» WORK TO BE COMPLETED
Please give back, word for word, only the lines starting at the one containing "experience to deliver exceptional results." and ending at the one containing "efficiency and environmental friendliness." within the material below.

» PROVIDED INFORMATION
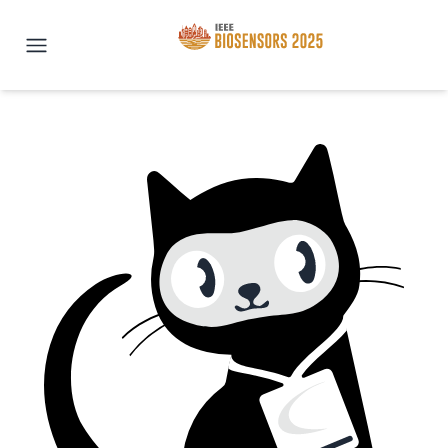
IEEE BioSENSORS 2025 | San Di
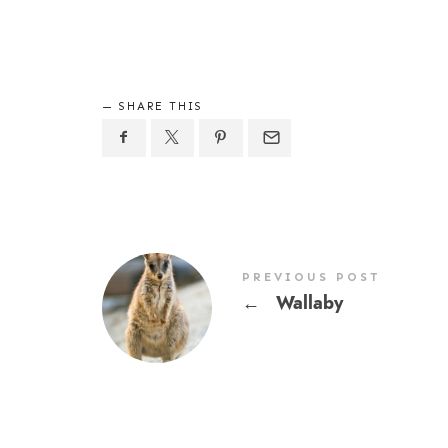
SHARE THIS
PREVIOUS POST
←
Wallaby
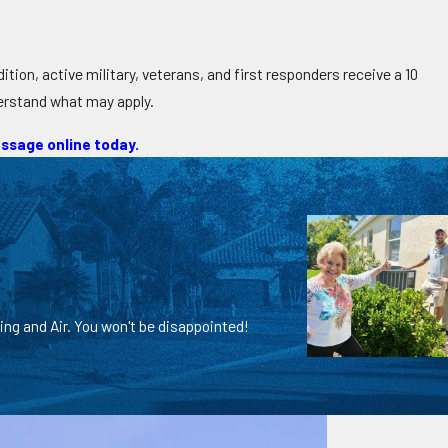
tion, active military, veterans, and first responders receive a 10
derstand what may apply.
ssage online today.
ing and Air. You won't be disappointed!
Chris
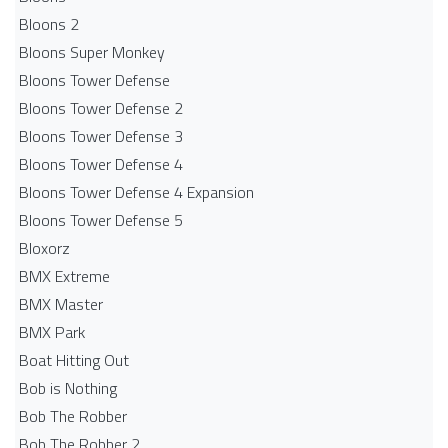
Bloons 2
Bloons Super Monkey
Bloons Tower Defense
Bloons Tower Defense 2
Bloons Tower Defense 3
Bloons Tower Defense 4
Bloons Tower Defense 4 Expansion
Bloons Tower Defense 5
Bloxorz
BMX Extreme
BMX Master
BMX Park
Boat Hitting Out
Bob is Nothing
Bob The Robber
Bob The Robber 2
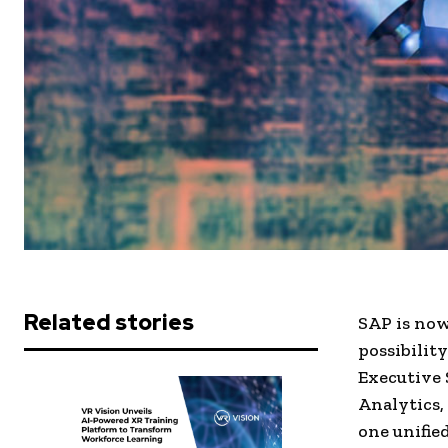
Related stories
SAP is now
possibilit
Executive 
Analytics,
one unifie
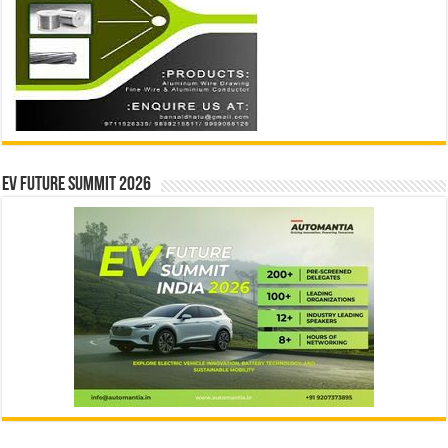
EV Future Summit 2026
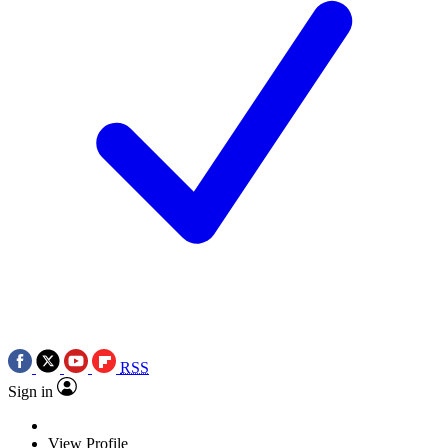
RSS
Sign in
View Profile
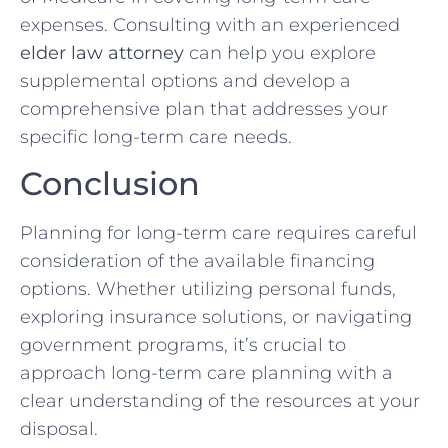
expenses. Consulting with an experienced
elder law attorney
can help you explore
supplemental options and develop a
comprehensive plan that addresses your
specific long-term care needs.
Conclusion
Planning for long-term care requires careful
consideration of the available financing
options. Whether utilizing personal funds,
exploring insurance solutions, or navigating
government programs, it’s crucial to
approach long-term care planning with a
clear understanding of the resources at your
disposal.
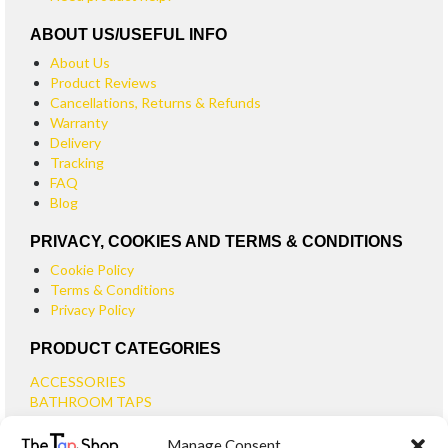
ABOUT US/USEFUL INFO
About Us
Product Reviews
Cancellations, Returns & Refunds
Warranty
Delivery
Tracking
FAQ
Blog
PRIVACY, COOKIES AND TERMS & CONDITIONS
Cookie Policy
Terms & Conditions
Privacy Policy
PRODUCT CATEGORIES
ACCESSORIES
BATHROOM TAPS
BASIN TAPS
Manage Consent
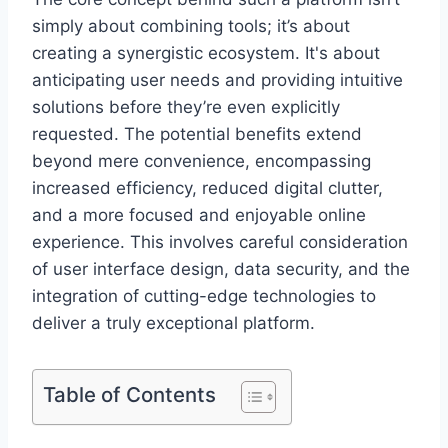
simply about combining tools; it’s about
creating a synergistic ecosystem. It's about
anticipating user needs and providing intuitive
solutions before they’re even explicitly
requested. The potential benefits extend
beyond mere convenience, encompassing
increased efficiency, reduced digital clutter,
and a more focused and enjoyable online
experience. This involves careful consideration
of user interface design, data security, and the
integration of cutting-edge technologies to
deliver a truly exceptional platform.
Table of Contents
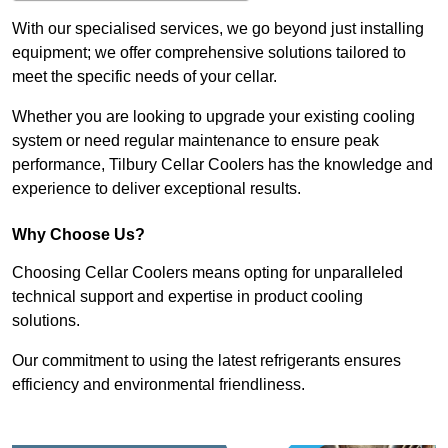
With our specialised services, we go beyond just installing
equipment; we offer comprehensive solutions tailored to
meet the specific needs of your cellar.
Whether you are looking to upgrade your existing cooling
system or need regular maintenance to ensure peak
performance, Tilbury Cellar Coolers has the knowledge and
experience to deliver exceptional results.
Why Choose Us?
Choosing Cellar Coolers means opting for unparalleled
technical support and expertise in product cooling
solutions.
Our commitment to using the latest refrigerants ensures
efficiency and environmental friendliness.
* * *
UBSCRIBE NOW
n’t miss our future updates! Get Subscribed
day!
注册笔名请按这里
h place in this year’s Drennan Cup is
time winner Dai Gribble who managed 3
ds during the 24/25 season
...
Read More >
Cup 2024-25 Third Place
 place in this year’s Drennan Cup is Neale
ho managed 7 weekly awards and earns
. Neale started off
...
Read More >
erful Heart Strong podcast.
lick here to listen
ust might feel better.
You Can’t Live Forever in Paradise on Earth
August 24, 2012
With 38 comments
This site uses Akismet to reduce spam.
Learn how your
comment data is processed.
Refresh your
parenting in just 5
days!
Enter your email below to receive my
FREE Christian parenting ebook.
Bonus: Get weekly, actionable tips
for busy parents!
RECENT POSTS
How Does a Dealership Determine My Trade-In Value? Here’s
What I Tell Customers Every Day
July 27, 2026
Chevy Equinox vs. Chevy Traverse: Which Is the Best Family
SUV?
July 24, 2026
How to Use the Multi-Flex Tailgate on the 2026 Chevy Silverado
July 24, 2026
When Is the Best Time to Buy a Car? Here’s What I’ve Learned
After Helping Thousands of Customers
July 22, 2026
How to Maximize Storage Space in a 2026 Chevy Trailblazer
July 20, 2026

» SOLUTION TO THE EXERCISE
experience to deliver exceptional results.
Why Choose Us?
Choosing Cellar Coolers means opting for unparalleled
technical support and expertise in product cooling
solutions.
Our commitment to using the latest refrigerants ensures
efficiency and environmental friendliness.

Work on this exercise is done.